The Boys from Brazil is a complex thriller but it’s also highly entertaining. The story itself is ludicrously far-fetched and implausible but that adds to the fun. Recommended.

The 1978 film adaptation is also well worth seeing.

Sunday, October 2, 2016

A.E.W. Mason's The House of the Arrow

The varied and prolific literary output of London-born A.E.W. Mason (1865-1948) included five detective novels featuring Inspector Hanaud. The House of the Arrow was the second Hanaud novel, appearing in 1924 (14 years after the character made his debut in At the Villa Rose).
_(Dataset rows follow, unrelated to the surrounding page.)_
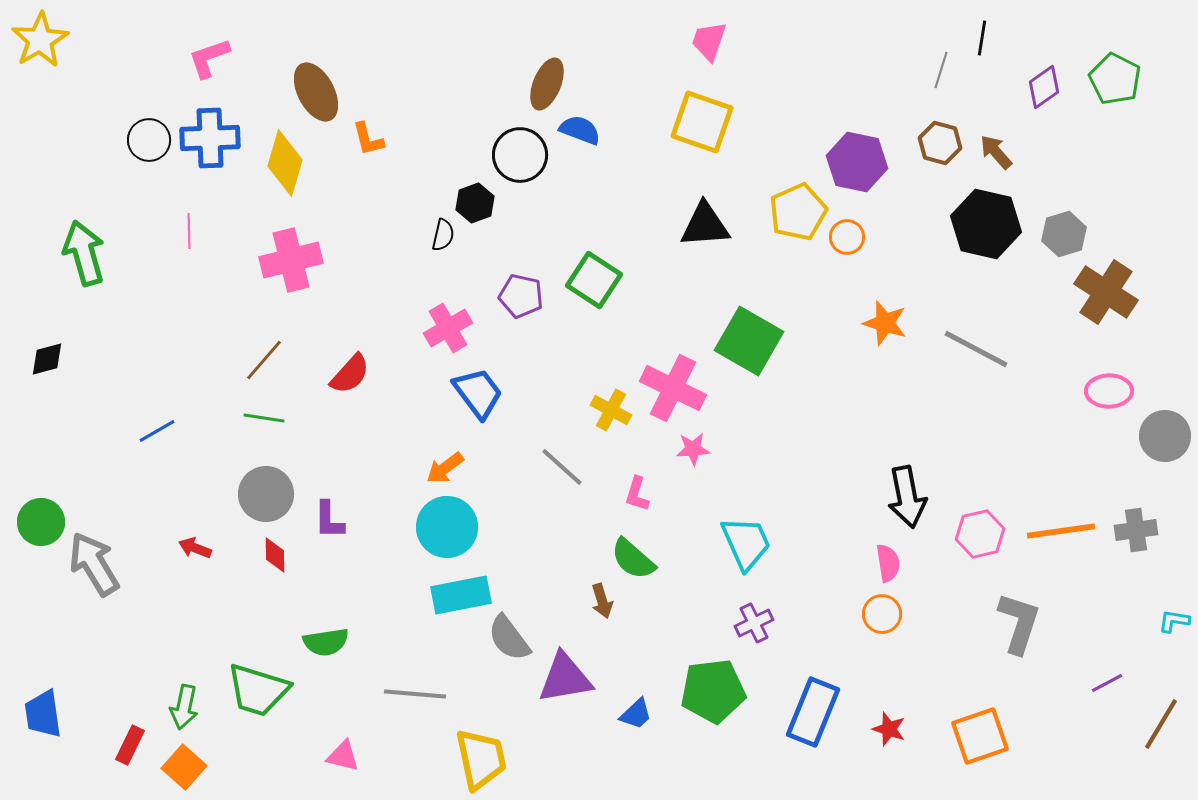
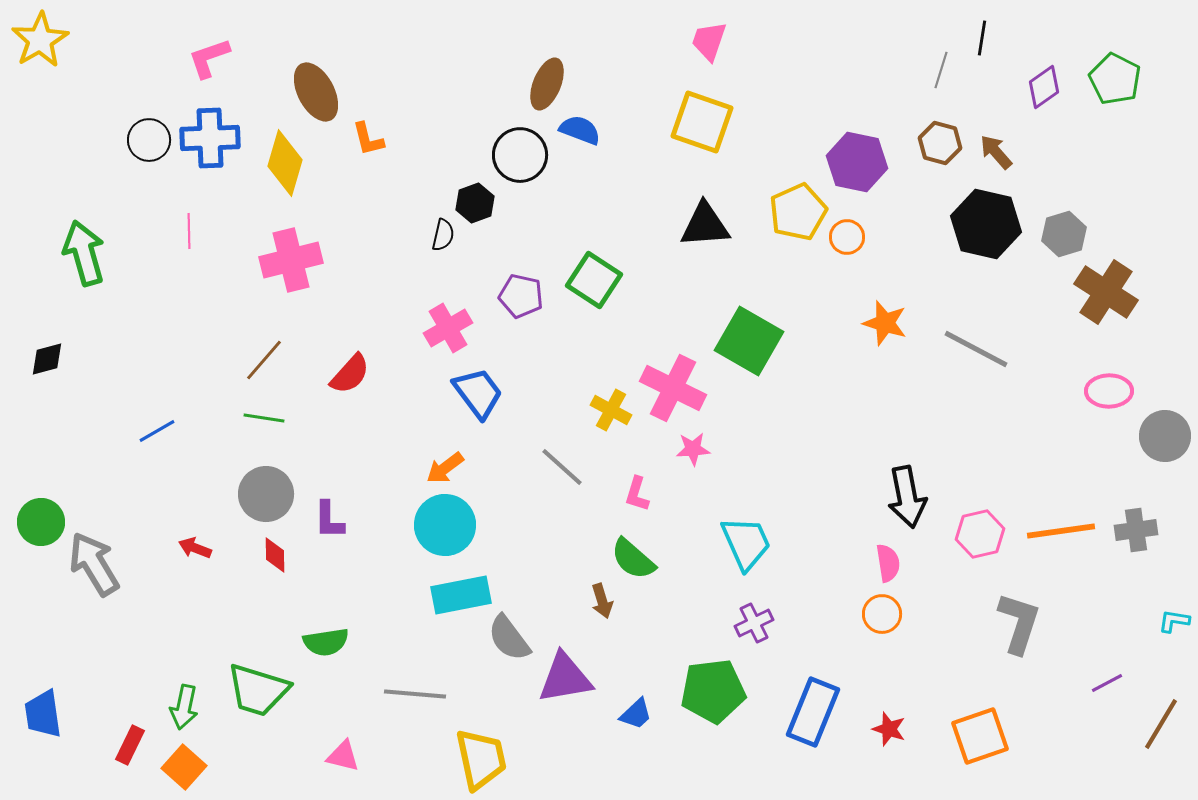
cyan circle at (447, 527): moved 2 px left, 2 px up
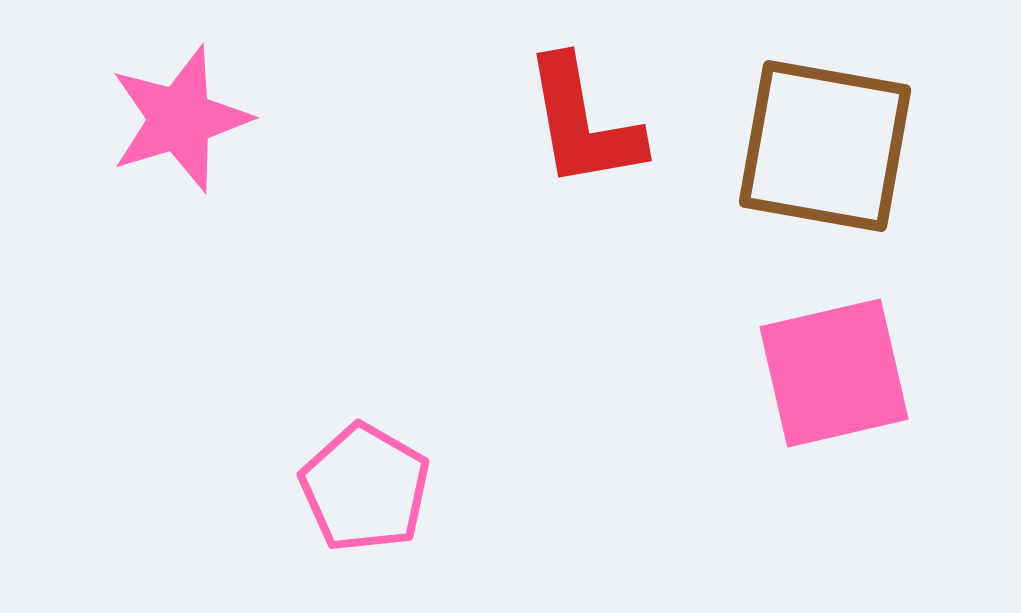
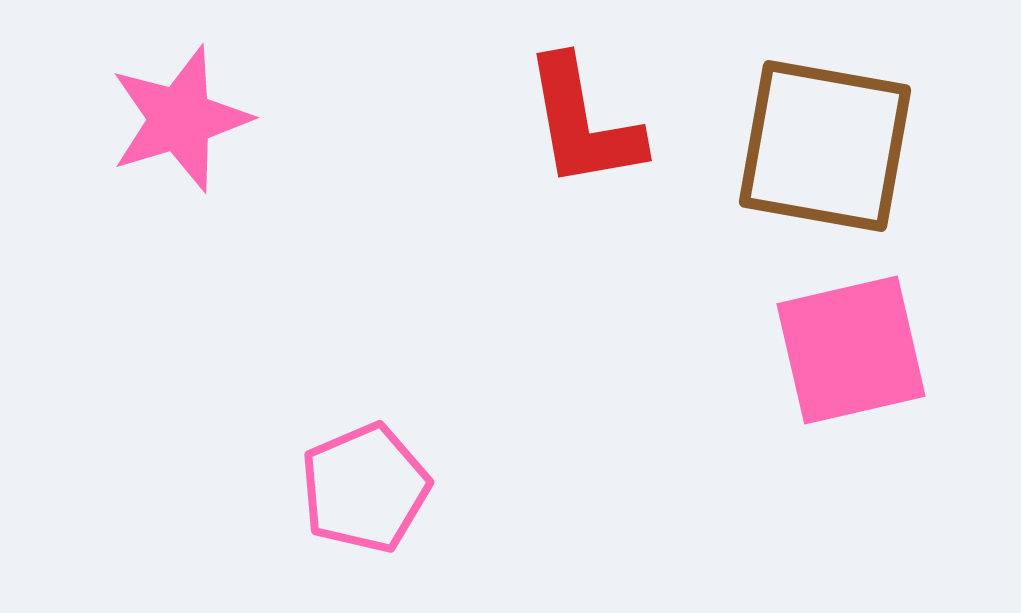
pink square: moved 17 px right, 23 px up
pink pentagon: rotated 19 degrees clockwise
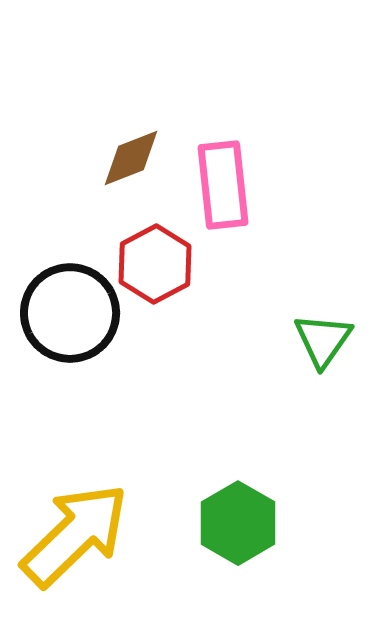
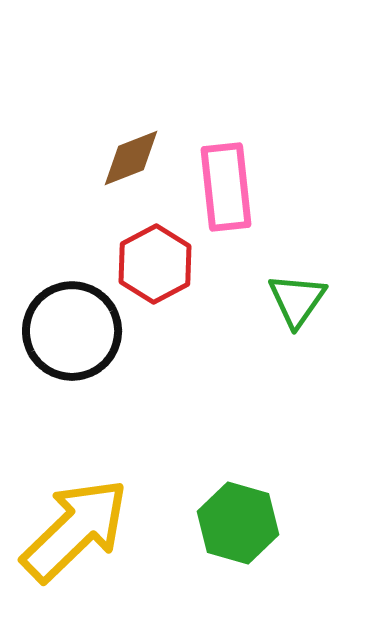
pink rectangle: moved 3 px right, 2 px down
black circle: moved 2 px right, 18 px down
green triangle: moved 26 px left, 40 px up
green hexagon: rotated 14 degrees counterclockwise
yellow arrow: moved 5 px up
A London firm of solicitors receives some disturbing news about one of their clients who resides in France (in Dijon in fact). A rather wild accusation of murder has been levelled at Betty Harlowe after the death of her aunt (and adoptive mother). It seems quite likely that the accusation may have been inspired by blackmail. The famed Inspector Hanaud of the Sûreté has been assigned to investigate the case, a circumstance that suggests that the French authorities may be taking the charges seriously. Junior partner Jim Frobisher is despatched to Dijon to ensure that the interests of the firm’s client are adequately represented.

Betty’s aunt had died more than a week previously, apparently of natural causes. The charges against Betty were made by old Mrs Harlowe’s disreputable brother-in-law Boris Waberski who had been more than a little incensed when his hopes of a large legacy were dashed.

Jim Frobisher is no fool but he is young and inexperienced and he proves to be very susceptible to the charms of Betty’s paid companion, Ann Upcott. Ann’s account of the events of the night of Mrs Harlowe’s death is puzzling to say the least.

Hanaud has no evidence whatsoever that foul play was involved but he has his suspicions. In fact his suspicions amount almost to certainty. And if it is murder this is precisely the kind of murderer that he intensely dislikes.

Inspector Hanaud’s English friend Mr Julius Ricardo, who usually plays the Watson role,  does not appear in this novel. Jim Frobisher fulfills the role instead. He finds the celebrated inspector  from the Sûreté to be an impressive figure and he is awed by Hanaud’s skill and cunning in interrogating witnesses. Young Jim is however a very proper young Englishman  and he does not altogether approve of Hanaud’s odd mix of theatricality and ruthlessness.

This novel includes just about every ingredient that critics of golden age detective fiction love to mock. In fact if you were planning to write a parody of the classic English detective novel you could use The House of the Arrow as a template. On the other hand the ingredients that cause critics to gnash their teeth are exactly the ingredients that fans of golden age detective fiction (like myself) adore. To a true fan the more outlandish these elements are the better and in this instance they’re delightfully outlandish.

Mason combines these ingredients with a considerable degree of panache.

When Mason originally created Hanaud in 1910 he was attempting, like so many Victorian and Edwardian crime writers, to create a detective with as few similarities to Sherlock Holmes as possible. He succeeded pretty well. Hanaud is a massive bear of a man and while he has his quirks he has none of the neuroticism of Holmes. He is as arrogant as Holmes but in a blustering and ebullient sort of way. Hanaud has his serious side too. He takes murder very seriously. Unlike Holmes he is a professional policeman. He likes his job but the detection of crime is not a game to him. He also has an immense belief in the majesty of the law. It is not pleasant to send someone to the guillotine but the law is the law.

Is The House of the Arrow fair play? I think that on the whole it is. Hanaud certainly makes use of psychological insights but mostly as a means of getting the truth out of reluctant witnesses. Hanaud’s skills as an interrogator of witnesses are a major reason for his success as a policeman. Alibis, the timing of events and physical clues are not ignored either.

The House of the Arrow is splendid entertainment. It’s not as ground-breaking as his earlier At the Villa Rose and it lacks the hints of the supernatural of his later The Prisoner in the Opal but it’s a fine example of the classic detective story. Highly recommended.